How Bernie Sanders and Occupy Wall Street Cracked Open America’s Political Imagination
- Written by Benjamin Dangl
- Published: 28 April 2016
A shift is happening outside the spotlight of the corporate media and our rigged political system. Socialism was the most looked-up word in the Webster dictionary last year. A recent poll conducted by Harvard says a majority of millennials do not support capitalism – and 48% believe healthcare is a right. Bernie Sanders and his supporters are taking on establishment politics and widening political imagination. The impact of movements like Occupy Wall Street continues to ripple across America, transforming movement strategies and entrenched beliefs.

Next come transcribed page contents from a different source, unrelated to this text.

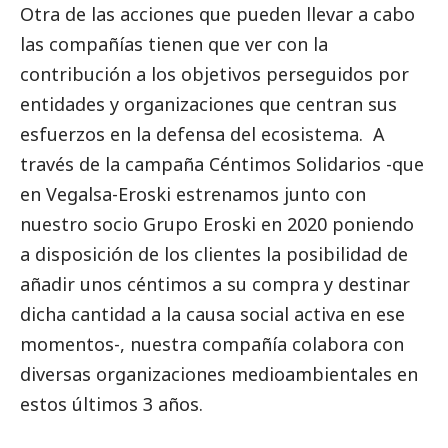
Otra de las acciones que pueden llevar a cabo
las compañías tienen que ver con la
contribución a los objetivos perseguidos por
entidades y organizaciones que centran sus
esfuerzos en la defensa del ecosistema. A
través de la campaña
Céntimos Solidarios
-que
en
Vegalsa-Eroski
estrenamos junto con
nuestro socio Grupo Eroski en 2020 poniendo
a disposición de los clientes la posibilidad de
añadir unos céntimos a su compra y destinar
dicha cantidad a la causa
social
activa en ese
momentos-, nuestra compañía colabora con
diversas organizaciones medioambientales en
estos últimos 3 años.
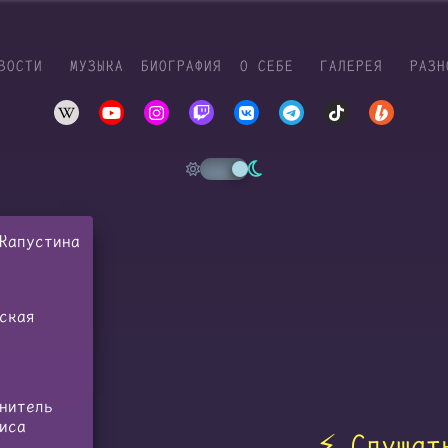
ВОСТИ
МУЗЫКА
БИОГРАФИЯ
О СЕБЕ
ГАЛЕРЕЯ
РАЗН
Капустина
ская
нитель
иса
⚡️ Слушат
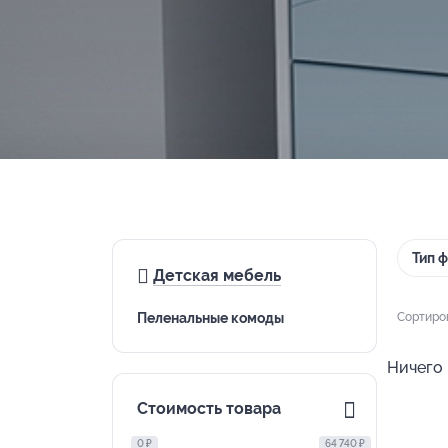
Тип 
Детская мебель
Пеленальные комоды
Сортиро
Ничего 
Стоимость товара
0 ₽
64 740 ₽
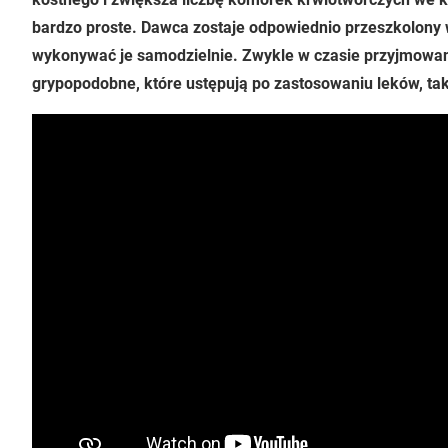
bardzo proste. Dawca zostaje odpowiednio przeszkolony
wykonywać je samodzielnie. Zwykle w czasie przyjmowa
grypopodobne, które ustępują po zastosowaniu leków, tak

The battle around the US ballot box could be narrowing, but the longer war of hearts and minds is still wide open.
In many ways, the influence of Occupy Wall Street is all around us. “Occupy has entered our DNA. It is in our forms of relating, organizing and being,” activist and author Marina Sitrin wrote in 2014 on how the DNA of occupy has traveled, changed, and multiplied in many social movements. “No longer seen with the occupation of parks, plazas and squares, Occupy has relocated, it is in us, it is in our ways of being, relating and coming together. People are changed—feel more dignity and organize for a different world because of it,” Sitrin explained. “We have created a new generation of organizers/activists who are not part of a movement to win one thing and then declare victory, but a movement that is about changing everything. And little by little this is happening.”

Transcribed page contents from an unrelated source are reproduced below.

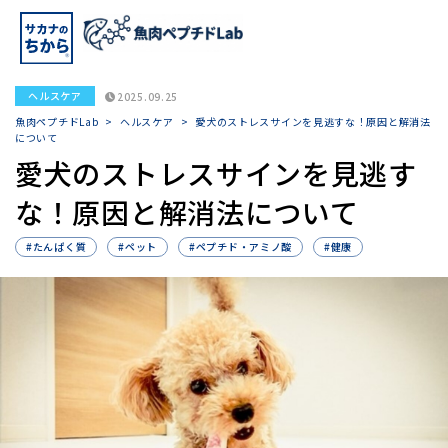
ヘルスケア
2025.09.25
魚肉ペプチドLab
>
ヘルスケア
>
愛犬のストレスサインを見逃すな！原因と解消法
について
愛犬のストレスサインを見逃す
な！原因と解消法について
#たんぱく質
#ペット
#ペプチド・アミノ酸
#健康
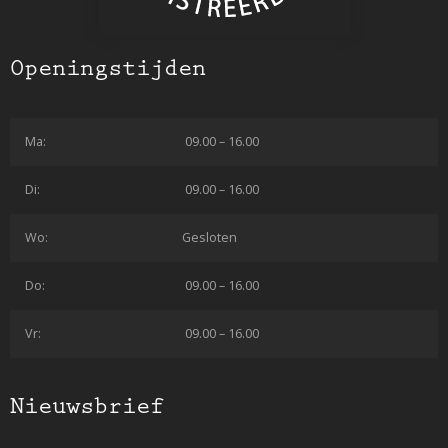
Openingstijden
Ma:
09.00 – 16.00
Di:
09.00 – 16.00
Wo:
Gesloten
Do:
09.00 – 16.00
Vr:
09.00 – 16.00
Nieuwsbrief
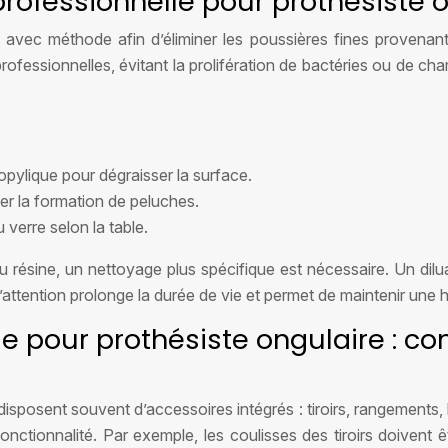
professionnelle pour prothésiste 
 avec méthode afin d’éliminer les poussières fines provenant
professionnelles, évitant la prolifération de bactéries ou de ch
ropylique pour dégraisser la surface.
er la formation de peluches.
verre selon la table.
résine, un nettoyage plus spécifique est nécessaire. Un diluan
d’attention prolonge la durée de vie et permet de maintenir une 
 pour prothésiste ongulaire : con
isposent souvent d’accessoires intégrés : tiroirs, rangements,
onctionnalité. Par exemple, les coulisses des tiroirs doivent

One result of Occupy has clearly been the candidacy and popularity of Bernie Sanders. And thanks largely to Sanders’ efforts, terms like socialism, capitalism, the 1%, and oligarchy have been further popularized and widely understood. Millions of people have been empowered to hear from a leading candidate that access to education, healthcare, and dignity in the workplace are rights, not privileges. Sanders’ incredible history lesson on war criminal Henry Kissinger in a debate with Hillary Clinton in February is just one example of how much he is expanding American political consciousness. Even if Sanders loses this primary race, the popular education he’s providing against the grain of the corporate media and our imperial amnesia is planting seeds for social change that reach beyond the US electoral circus.